(Data items)
══════════════════════════════

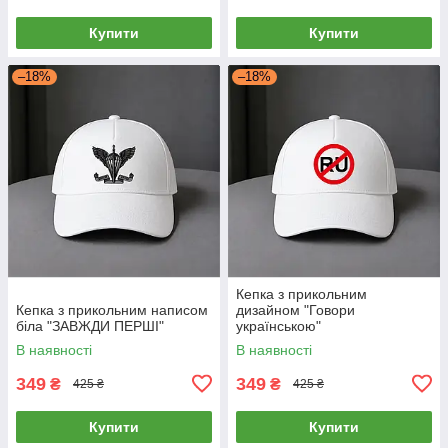
Купити
Купити
–18%
–18%
Кепка з прикольним
Кепка з прикольним написом
дизайном "Говори
біла "ЗАВЖДИ ПЕРШІ"
українською"
В наявності
В наявності
349
349
₴
₴
425 ₴
425 ₴
Купити
Купити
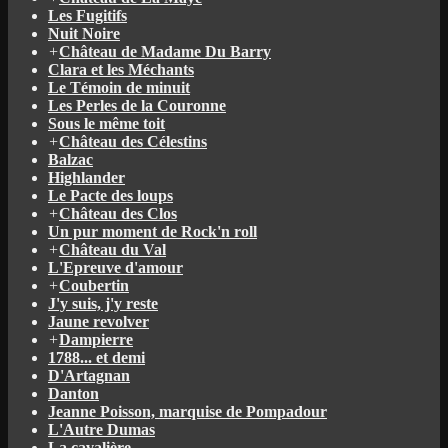
Les Fugitifs
Nuit Noire
+
Château de Madame Du Barry
Clara et les Méchants
Le Témoin de minuit
Les Perles de la Couronne
Sous le même toit
+
Château des Célestins
Balzac
Highlander
Le Pacte des loups
+
Château des Clos
Un pur moment de Rock'n roll
+
Château du Val
L'Epreuve d'amour
+
Coubertin
J'y suis, j'y reste
Jaune revolver
+
Dampierre
1788... et demi
D'Artagnan
Danton
Jeanne Poisson, marquise de Pompadour
L'Autre Dumas
La cavalière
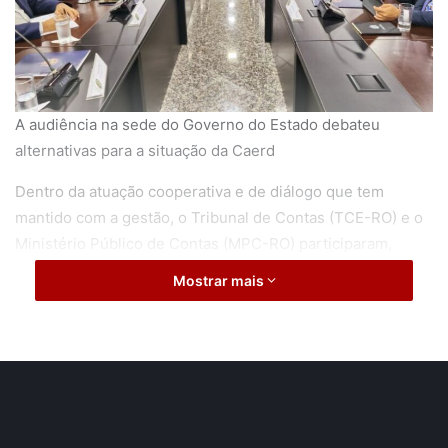
A audiência na sede do Governo do Estado debateu
alternativas para a situação da Caerd
Dentro da atuação cooperativa e de diálogo que tem
mantido com a gestão, o Tribunal de Contas (TCE-RO) e o
Ministério Público de Contas (MPC-RO) participaram,
nesta quinta-feira (4/7), de audiência com o Governo do
Mostrar mais
Estado.
Realizada na sede oficial do Poder Executivo Estadual, em
Porto Velho, o encontro serviu para debater e encontrar a
melhor solução possível para a situação da Companhia de
Águas e Esgotos do Estado de Rondônia (Caerd), em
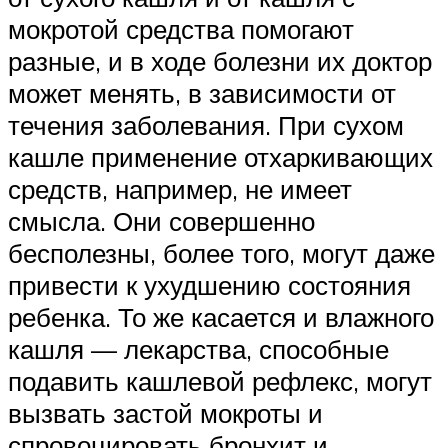
мокротой средства помогают
разные, и в ходе болезни их доктор
может менять, в зависимости от
течения заболевания. При сухом
кашле применение отхаркивающих
средств, например, не имеет
смысла. Они совершенно
бесполезны, более того, могут даже
привести к ухудшению состояния
ребенка. То же касается и влажного
кашля — лекарства, способные
подавить кашлевой рефлекс, могут
вызвать застой мокроты и
спровоцировать бронхит и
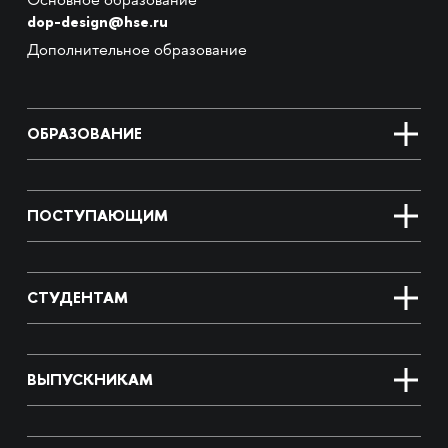
Основное образование
dop-design@hse.ru
Дополнительное образование
ОБРАЗОВАНИЕ
ПОСТУПАЮЩИМ
СТУДЕНТАМ
ВЫПУСКНИКАМ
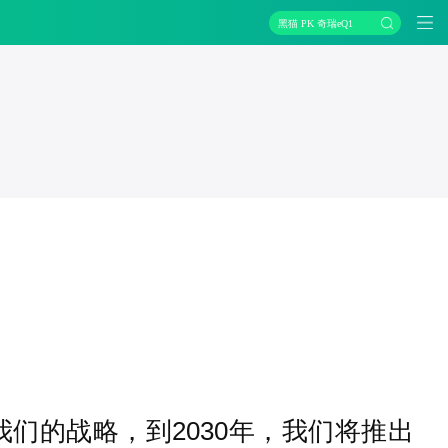
黑猫 PK 奇瑞eQ1
我们的战略，到2030年，我们将推出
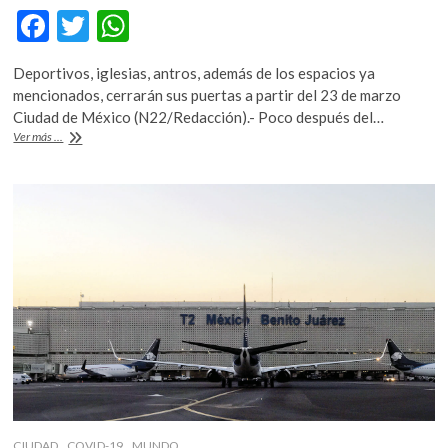
F
T
W
ac
w
h
Deportivos, iglesias, antros, además de los espacios ya
e
itt
at
mencionados, cerrarán sus puertas a partir del 23 de marzo
b
er
s
Ciudad de México (N22/Redacción).- Poco después del…
Cierre
Ver más ...
o
A
de
cines,
o
p
teatros,
k
p
museos
y
otros
espacios
en
la
CDMX
CIUDAD
COVID-19
MUNDO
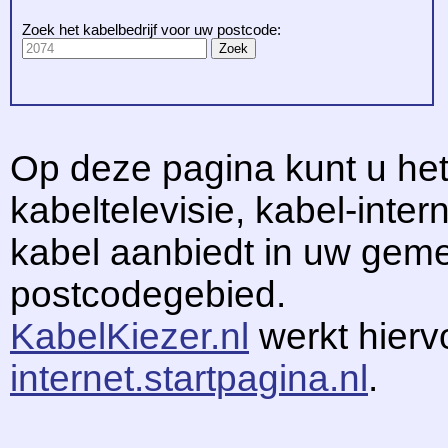
Zoek het kabelbedrijf voor uw postcode:
Op deze pagina kunt u het
kabeltelevisie, kabel-intern
kabel aanbiedt in uw gem
postcodegebied.
KabelKiezer.nl
werkt hier
internet.startpagina.nl
.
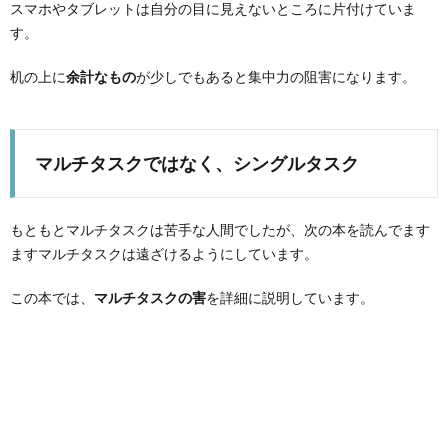
スマホやタブレットは自分の目に見えないところに片付けていま
す。
机の上に
余計なもの
が少しでもあると集中力の阻害になります。
マルチタスクではなく、シングルタスク
もともとマルチタスクは苦手な人間でしたが、次の本を読んでます
ますマルチタスクは遠ざけるようにしています。
この本では、
マルチタスクの害
を詳細に説明しています。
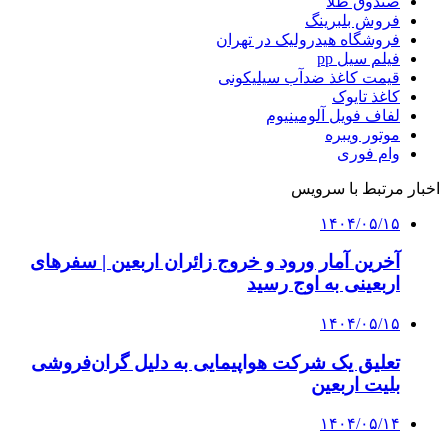
صندوق طلا
فروش بلبرینگ
فروشگاه هیدرولیک در تهران
فیلم سیل pp
قیمت کاغذ ضدآب سیلیکونی
کاغذ تایوک
لفاف فویل آلومینیوم
موتور ویبره
وام فوری
اخبار مرتبط با سرویس
۱۴۰۴/۰۵/۱۵
آخرین آمار ورود و خروج زائران اربعین | سفرهای
اربعینی به اوج رسید
۱۴۰۴/۰۵/۱۵
تعلیق یک شرکت هواپیمایی به دلیل گران‌فروشی
بلیت اربعین
۱۴۰۴/۰۵/۱۴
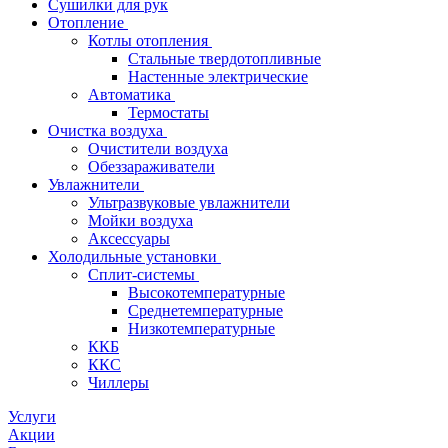
Сушилки для рук
Отопление
Котлы отопления
Стальные твердотопливные
Настенные электрические
Автоматика
Термостаты
Очистка воздуха
Очистители воздуха
Обеззараживатели
Увлажнители
Ультразвуковые увлажнители
Мойки воздуха
Аксессуары
Холодильные установки
Сплит-системы
Высокотемпературные
Среднетемпературные
Низкотемпературные
ККБ
ККС
Чиллеры
Услуги
Акции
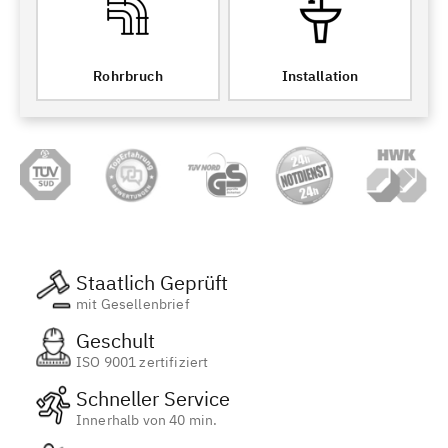
Rohrbruch
Installation
Staatlich Geprüft
mit Gesellenbrief
Geschult
ISO 9001 zertifiziert
Schneller Service
Innerhalb von 40 min.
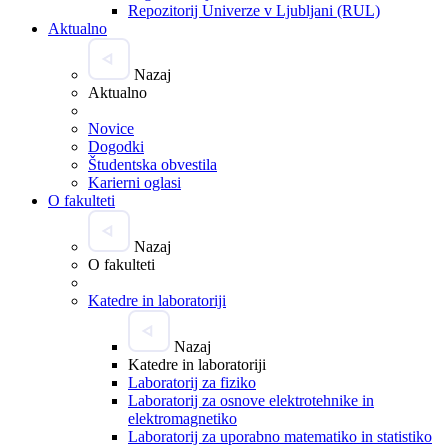
Repozitorij Univerze v Ljubljani (RUL)
Aktualno
Nazaj
Aktualno
Novice
Dogodki
Študentska obvestila
Karierni oglasi
O fakulteti
Nazaj
O fakulteti
Katedre in laboratoriji
Nazaj
Katedre in laboratoriji
Laboratorij za fiziko
Laboratorij za osnove elektrotehnike in
elektromagnetiko
Laboratorij za uporabno matematiko in statistiko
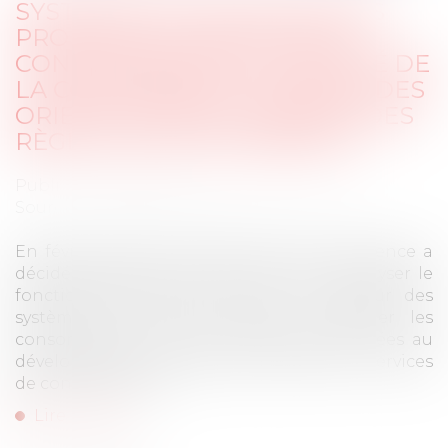
SYSTÈMES DE NOTATION DES
PRODUITS ET SERVICES DE
CONSOMMATION: L’AUTORITÉ DE
LA CONCURRENCE FOURNIT DES
ORIENTATIONS AU REGARD DES
RÈGLES DE CONCURRENCE
Publié le :
20/01/2025
Source :
www.autoritedelaconcurrence.fr
En février dernier, l’Autorité de la concurrence a
décidé de s’autosaisir pour avis afin d’analyser le
fonctionnement concurrentiel du secteur des
systèmes de notation visant à informer les
consommateurs sur les caractéristiques liées au
développement durable des produits et services
de consommation...
Lire la suite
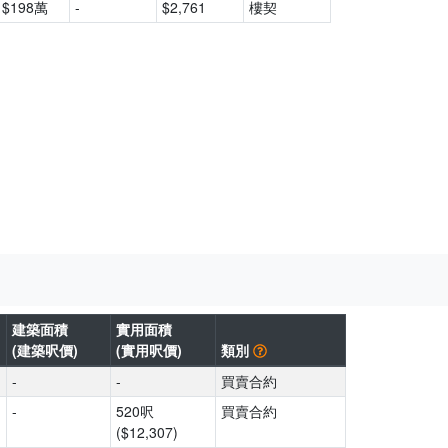
$198萬
-
$2,761
樓契
建築面積
實用面積
(建築呎價)
(實用呎價)
類別
-
-
買賣合約
-
520呎
買賣合約
($12,307)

══════════════════════════════

## DESCRIPTION OF THE TASK
Please transcribe word for word the lines from the one bearing "CONSOMMATION: L’AUTORITÉ DE" through the last line of the records above, omitting the pictures.

## RESPONSE AREA
CONSOMMATION: L’AUTORITÉ DE
LA CONCURRENCE FOURNIT DES
ORIENTATIONS AU REGARD DES
RÈGLES DE CONCURRENCE
Publié le :
20/01/2025
Source :
www.autoritedelaconcurrence.fr
En février dernier, l’Autorité de la concurrence a
décidé de s’autosaisir pour avis afin d’analyser le
fonctionnement concurrentiel du secteur des
systèmes de notation visant à informer les
consommateurs sur les caractéristiques liées au
développement durable des produits et services
de consommation...
Lire la suite
$198萬
-
$2,761
樓契
建築面積
實用面積
(建築呎價)
(實用呎價)
類別
-
-
買賣合約
-
520呎
買賣合約
($12,307)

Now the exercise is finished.